Aim of the exercise. In the records below, find the line with "והמזוהים ביותר של חיל האוויר הישראלי." and the line with "Contatta il comune". Print both exactly, along with every line between them, and no other line.

Provided data.
.....

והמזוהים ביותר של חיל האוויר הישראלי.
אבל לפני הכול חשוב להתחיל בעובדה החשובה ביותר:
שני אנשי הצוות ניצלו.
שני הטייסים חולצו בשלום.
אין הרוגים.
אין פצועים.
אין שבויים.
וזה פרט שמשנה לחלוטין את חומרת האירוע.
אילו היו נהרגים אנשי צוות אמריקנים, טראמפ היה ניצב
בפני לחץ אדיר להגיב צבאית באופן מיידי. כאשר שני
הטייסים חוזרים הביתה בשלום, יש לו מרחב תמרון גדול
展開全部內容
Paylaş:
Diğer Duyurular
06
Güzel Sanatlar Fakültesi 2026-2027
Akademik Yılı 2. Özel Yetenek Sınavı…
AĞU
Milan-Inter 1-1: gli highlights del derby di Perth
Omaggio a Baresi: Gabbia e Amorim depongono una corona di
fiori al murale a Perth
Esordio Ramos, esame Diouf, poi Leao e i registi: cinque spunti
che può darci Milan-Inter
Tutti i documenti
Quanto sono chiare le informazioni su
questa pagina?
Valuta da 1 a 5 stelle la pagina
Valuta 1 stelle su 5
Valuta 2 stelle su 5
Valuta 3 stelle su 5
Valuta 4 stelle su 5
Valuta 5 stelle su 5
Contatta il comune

.....

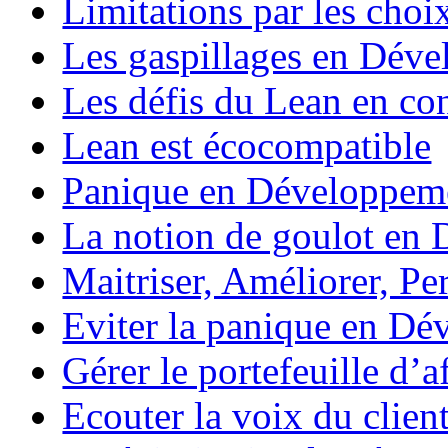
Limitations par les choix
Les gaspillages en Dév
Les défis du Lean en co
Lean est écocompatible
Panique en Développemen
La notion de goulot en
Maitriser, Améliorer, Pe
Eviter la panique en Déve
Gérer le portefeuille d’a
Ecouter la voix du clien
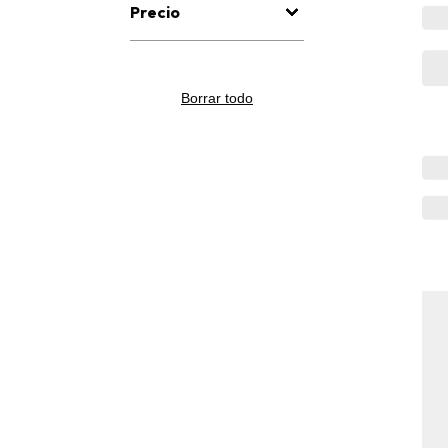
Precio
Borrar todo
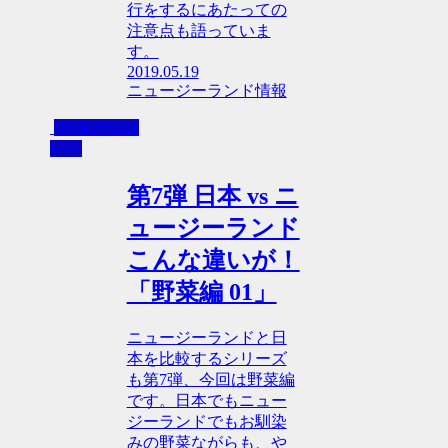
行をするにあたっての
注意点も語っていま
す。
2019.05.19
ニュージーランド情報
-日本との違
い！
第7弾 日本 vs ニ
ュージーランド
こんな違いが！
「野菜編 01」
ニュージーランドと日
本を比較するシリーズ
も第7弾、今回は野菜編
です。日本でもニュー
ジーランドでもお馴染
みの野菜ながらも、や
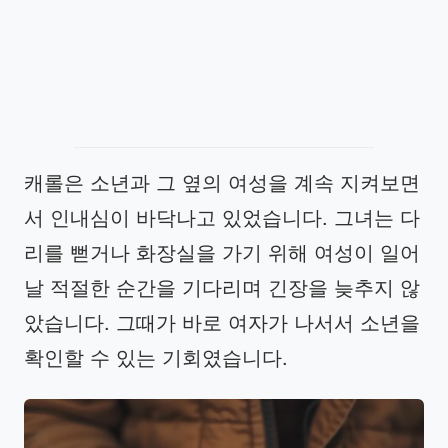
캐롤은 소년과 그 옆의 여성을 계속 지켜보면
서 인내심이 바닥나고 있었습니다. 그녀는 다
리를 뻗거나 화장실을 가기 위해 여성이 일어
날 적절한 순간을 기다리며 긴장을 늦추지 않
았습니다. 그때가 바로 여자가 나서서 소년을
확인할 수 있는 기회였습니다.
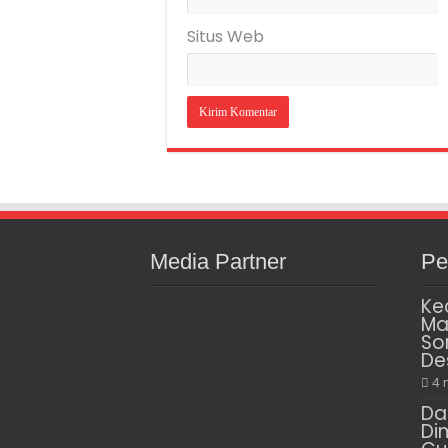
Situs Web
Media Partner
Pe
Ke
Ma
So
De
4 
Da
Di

.....

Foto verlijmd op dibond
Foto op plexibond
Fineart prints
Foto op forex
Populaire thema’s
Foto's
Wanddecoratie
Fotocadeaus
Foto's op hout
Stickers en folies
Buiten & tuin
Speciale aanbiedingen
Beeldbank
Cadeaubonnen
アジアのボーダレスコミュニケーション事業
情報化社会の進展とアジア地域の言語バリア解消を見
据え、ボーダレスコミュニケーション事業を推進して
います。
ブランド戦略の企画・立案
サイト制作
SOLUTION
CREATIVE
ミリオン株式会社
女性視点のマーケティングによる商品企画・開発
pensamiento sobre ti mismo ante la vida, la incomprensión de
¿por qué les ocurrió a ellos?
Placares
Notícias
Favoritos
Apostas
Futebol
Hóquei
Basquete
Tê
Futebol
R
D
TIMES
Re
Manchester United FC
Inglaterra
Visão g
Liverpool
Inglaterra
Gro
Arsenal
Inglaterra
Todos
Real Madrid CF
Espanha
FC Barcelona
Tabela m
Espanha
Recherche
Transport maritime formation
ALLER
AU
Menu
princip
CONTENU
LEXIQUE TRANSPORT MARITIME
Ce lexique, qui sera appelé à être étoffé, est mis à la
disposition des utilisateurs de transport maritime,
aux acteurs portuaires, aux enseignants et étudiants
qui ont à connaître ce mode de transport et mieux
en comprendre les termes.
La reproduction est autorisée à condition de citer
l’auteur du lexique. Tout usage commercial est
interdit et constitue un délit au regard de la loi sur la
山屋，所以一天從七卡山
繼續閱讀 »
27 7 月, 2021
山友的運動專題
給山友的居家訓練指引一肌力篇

.....

Answer space.
והמזוהים ביותר של חיל האוויר הישראלי.
אבל לפני הכול חשוב להתחיל בעובדה החשובה ביותר:
שני אנשי הצוות ניצלו.
שני הטייסים חולצו בשלום.
אין הרוגים.
אין פצועים.
אין שבויים.
וזה פרט שמשנה לחלוטין את חומרת האירוע.
אילו היו נהרגים אנשי צוות אמריקנים, טראמפ היה ניצב
בפני לחץ אדיר להגיב צבאית באופן מיידי. כאשר שני
הטייסים חוזרים הביתה בשלום, יש לו מרחב תמרון גדול
展開全部內容
Paylaş:
Diğer Duyurular
06
Güzel Sanatlar Fakültesi 2026-2027
Akademik Yılı 2. Özel Yetenek Sınavı…
AĞU
Milan-Inter 1-1: gli highlights del derby di Perth
Omaggio a Baresi: Gabbia e Amorim depongono una corona di
fiori al murale a Perth
Esordio Ramos, esame Diouf, poi Leao e i registi: cinque spunti
che può darci Milan-Inter
Tutti i documenti
Quanto sono chiare le informazioni su
questa pagina?
Valuta da 1 a 5 stelle la pagina
Valuta 1 stelle su 5
Valuta 2 stelle su 5
Valuta 3 stelle su 5
Valuta 4 stelle su 5
Valuta 5 stelle su 5
Contatta il comune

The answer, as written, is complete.